Return to your ‘burning bush’ experience

CORPUS CHRISTI    Until pastors return to their personal
“burning bush” experience, the fire of faith that fueled their calling and
their ministries will fade and their influence will be marginalized, Jimmy
Pritchard told those gathered to hear the convention sermon on Nov. 16.

Pritchard, pastor of First Baptist Church of Forney,
reminded the audience that Moses’ burning bush experience never left him but
remained the defining point of his life.

“That bush is still burning,” he told pastors.

In Exodus 3:1-5, Moses saw the bush was on fire but not
consumed. Pritchard said a pastor’s burning bush experience is the moment when
he felt the most compelling call to ministry. They must return to it time and
again to “let that fire get back into your bones.”

“Moses was in it for the long haul,” he said.

God’s call to the leader of the Hebrews inaugurated a
40-year ministry that was not all glory. Pritchard noted that Moses dealt with
incredible trials and rebellion including the betrayal of his own brother and
sister.

“Longevity has its blessings. What Moses had going for him
was he would go back to that burning bush.”

That experience, Pritchard said, gave Moses the faith and
ability to fulfill the call on his life.

His experience at the burning bush empowered Moses’ message.
The people would listen because they knew he was bringing them a word from God.

“Slogan after slogan after slogan won’t get it done.” But
the Word of God brings real change.

He cited the role of pastors and their sermons in the years
preceding the American Revolution. Pastors were using Scripture to proclaim
such ideas as “taxation without representation is tyranny” and other tenets
that ultimately made their way into the Declaration of Independence.

He asked, “Today, what is coming from our pulpits?”

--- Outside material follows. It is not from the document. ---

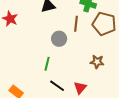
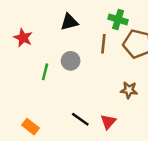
gray circle: (59, 39) -> (71, 61), moved
green line: (47, 64) -> (45, 72), moved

The church needs to preach the exclusivity of Christ for
salvation and take a stand, based on the authority of Scripture, on issues the
Bible speaks to.

Pritchard said Moses’ burning bush experience also empowered
his manhood. Because he had stood on holy ground Moses was considered a holy
man. But holiness, Pritchard said, does not come simply from the lack of
wickedness or the spiritual experience. It is being set apart by God and for
God.

Pritchard lamented that Christians are not living a
distinctively different life from the rest of the world. Too often pastors have
walked away from their burning bush and allowed their passions to cool and
their godly influence to be reduced to dying embers, he said.

By returning to the burning bush and stoking the embers,
pastors can rekindle their passion for the gospel and extend the ministry God
has called them to fulfill, he said.